Troy Duster replaces Neil Smelser as the official liaison to the Council for the ASA. Duster is Professor of Sociology at New York University (NYU) and holds an appointment at NYU’s Institute for the History of the Production of Knowledge. He is also chair of the Board of Directors of the Association of American Colleges and Universities. From 1996-99, he served as a member of the National Advisory Council for Human Genome Research, and during the same period served as member and then chair of the joint NIH/DOE (National Institutes of Health/Department of Energy) advisory committee on Ethical, Legal and Social Issues in the Human Genome Project (the ELSI Working Group). Duster is the author of a number of articles on the social implications of new technologies. His most recent publications on the topic are “The Sociology of Science and the Revolution in Molecular Biology,” in J. R. Blau, ed., The Blackwell Companion to Sociology (Blackwell, 2001), and “The Social Consequences of Genetic Disclosure,” in Ronald Carson and Mark Rothstein, eds., Culture and Biology (Johns Hopkins University Press, 1999).

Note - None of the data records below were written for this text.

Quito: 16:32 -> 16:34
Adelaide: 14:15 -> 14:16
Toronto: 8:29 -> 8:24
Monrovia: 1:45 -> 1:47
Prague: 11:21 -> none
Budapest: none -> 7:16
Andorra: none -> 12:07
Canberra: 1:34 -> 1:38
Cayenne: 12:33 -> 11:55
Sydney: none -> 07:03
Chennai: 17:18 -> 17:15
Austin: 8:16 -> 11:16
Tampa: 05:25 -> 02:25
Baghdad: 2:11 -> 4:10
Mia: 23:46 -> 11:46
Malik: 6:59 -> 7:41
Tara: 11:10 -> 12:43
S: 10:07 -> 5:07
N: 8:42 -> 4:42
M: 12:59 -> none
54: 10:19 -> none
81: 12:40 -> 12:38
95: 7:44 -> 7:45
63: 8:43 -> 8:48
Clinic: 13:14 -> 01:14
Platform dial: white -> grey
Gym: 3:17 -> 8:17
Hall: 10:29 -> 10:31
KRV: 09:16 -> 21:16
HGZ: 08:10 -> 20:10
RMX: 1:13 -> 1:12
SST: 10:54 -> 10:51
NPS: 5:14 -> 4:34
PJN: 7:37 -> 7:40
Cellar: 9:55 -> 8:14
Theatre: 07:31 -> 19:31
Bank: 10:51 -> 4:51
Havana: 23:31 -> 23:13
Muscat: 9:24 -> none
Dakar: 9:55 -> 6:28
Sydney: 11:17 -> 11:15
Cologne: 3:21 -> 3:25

Doug McAdam also has significant ties to the ASA. He sits on both the Committee on Publications (fall 2000 to the present) and its Career of Distinguished Scholarship Committee (1996 to the present). He is Professor of Sociology at Stanford University and was recently appointed Director of the Center for Advanced Study in the Behavioral Sciences in Palo Alto, California. Widely known for his work on networks and social activism and its relationship to institutionalized politics, McAdam has lectured extensively on these subjects and is the author or co-author of eight books and more than 50 articles in political sociology. His writings have a special emphasis on studying social movements and revolutions, perhaps the most prominent of which are his books Freedom Summer (Oxford University Press, 1988) and Political Process and the Development of Black Insurgency (University of Chicago Press, 1999 [2nd edition]). Recently, he has edited with Mario Diani Social Movement Analysis: The Network Perspective (Oxford University Press, 2001) and has co-authored with Sidney Tarrow and Charles Tilly The Dynamics of Contention (Cambridge University Press, 2001).

In their roles on the SSRC Board, Duster and McAdam will help continue SSRC’s tradition as a generator of new knowledge on key social issues and maintain SSRC’s long commitment to international, interdisciplinary social science that focuses on themes of public importance.